Intellectual cowardice, or pragmatic sensitivity?
Well, it seems that Yale University may have a bit of trouble on its hands. Yale University Press, owned by Yale University, has removed cartoons depicting the Prophet Muhammad in an upcoming book. The publishing arm cited violence and outrage from Muslims worldwide as the reason:
In a statement explaining the decision, Yale University Press said it decided to exclude a Danish newspaper page of the cartoons and other depictions of Muhammad after asking the university for help on the issue. It said the university consulted counter-terrorism officials, diplomats and the top Muslim official at the United Nations.
“The decision rested solely on the experts’ assessment that there existed a substantial likelihood of violence that might take the lives of innocent victims,” the statement said.
Republication of the cartoons has repeatedly resulted in violence around the world, leading to more than 200 deaths and hundreds of injuries, the statement said.

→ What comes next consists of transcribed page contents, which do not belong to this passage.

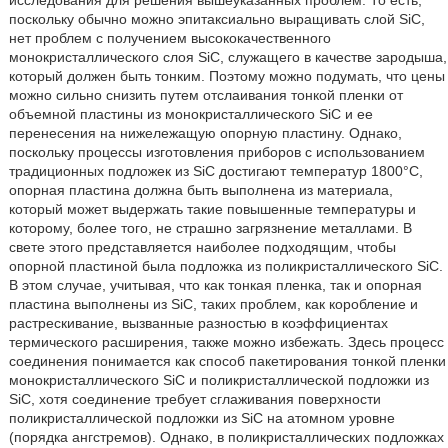
поскольку обычно можно эпитаксиально выращивать слой SiC,
нет проблем с получением высококачественного
монокристаллического слоя SiC, служащего в качестве зародыша,
который должен быть тонким. Поэтому можно подумать, что цены
можно сильно снизить путем отслаивания тонкой пленки от
объемной пластины из монокристаллического SiC и ее
перенесения на нижележащую опорную пластину. Однако,
поскольку процессы изготовления приборов с использованием
традиционных подложек из SiC достигают температур 1800°C,
опорная пластина должна быть выполнена из материала,
который может выдержать такие повышенные температуры и
которому, более того, не страшно загрязнение металлами. В
свете этого представляется наиболее подходящим, чтобы
опорной пластиной была подложка из поликристаллического SiC.
В этом случае, учитывая, что как тонкая пленка, так и опорная
пластина выполнены из SiC, таких проблем, как коробление и
растрескивание, вызванные разностью в коэффициентах
термического расширения, также можно избежать. Здесь процесс
соединения понимается как способ пакетирования тонкой пленки
монокристаллического SiC и поликристаллической подложки из
SiC, хотя соединение требует сглаживания поверхности
поликристаллической подложки из SiC на атомном уровне
(порядка ангстремов). Однако, в поликристаллических подложках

It also noted that major newspapers in the United states and Britain have declined to print the cartoons.
While I recognize the need for sensitivity to all faiths and cultures, there does seem to be a capitulation of sorts here. Universities should not be held hostage to politically correct speech. They are a haven for freedom of expression, often resulting in uncomfortable dialogue. That however, is what fuels debate and discourse. I believe Yale has done itself a disservice today.